"I would thou shouldest resolve me three things," said the Doctor, again addressing himself towards the glass. "To wit—Whereto shall I direct my journey, and how shall I cause it to prosper? Secondly, I would speedily be instructed in that great and heavenly mystery, the powder of projection, which I have been oft promised, but never understood aright by reason of my feeble apprehensions, or inability to accomplish the grand and sublime arcanum. Thirdly, How may I find the treasure which was shown to me in a dream three several times; but where it is hidden is withheld from me?"

"She says she will answer so far as the will of him that sent her will permit; but she hath a short continuance, and her answer must be brief. With respect to the country, make thine own choice, and thou shalt be directed in it for thy good. The other questions she says she cannot solve, but will send one of the seven who bear rule over the seals of the metals and their matrix.
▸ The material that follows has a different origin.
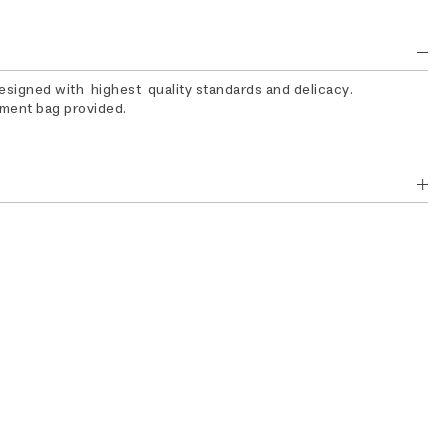
designed with highest quality standards and delicacy.
rment bag provided.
She hath departed, yet I saw her not. She went like a sudden stroke of light; and now there cometh a man clad in sober apparel, with an inkhorn at his girdle. He holdeth a pen, as though he would write, but his face is veiled."

"'Tis a motion that I should bring my tablets," said the Doctor.

"Now he is writing," continued the seer. "He showeth me a roll of parchment. But the glass becometh dim, and I think that evil spirits are troubling us, for the whole seems to waver, like the glowing air over the furnace."

The Doctor now fell to his prayers, when Bartholomew assured him the glass grew brighter, gradually becoming still, like the subsiding of waves after some accidental disturbance. He could now see the writing distinctly, and the veil was also removed.

"Give me the words to the very letter," said Dee earnestly, as he prepared to write.

"It runs thus:—'The most noble and divine magister; the

beginning and continuation of life. Watch well, and gather him so at the highest; for in one hour he descendeth or ascendeth from the purpose.

"'Take common Audcal, purge and work it by Rlodnr, of four divers digestions, continuing the last digestion for fourteen days in one and a swift proportion, until it be Dlasod fixed, a most red and luminous body, the image of resurrection. Take also Lulo of Red Roxtan, and work him through the four fiery degrees, until thou have his Audcal, and then gather him. Then double every degree of your Rlodnr, and by the law of mixture and conjunction work them diligently together. Notwithstanding backward through every degree, multiply the lower and last Rlodnr, his due office finished by one degree more than the highest. So doth it become Darr, the thing you seek for; a holy, just, glorious, red, and dignified Dlasod.'"

"Methinks I have heard this before," said Dee, "and understood it not. I am truly in great perplexity for want of money; but still I understand not the purport of these symbols, the which, I beseech thee, now vouchsafe to thine unworthy servant."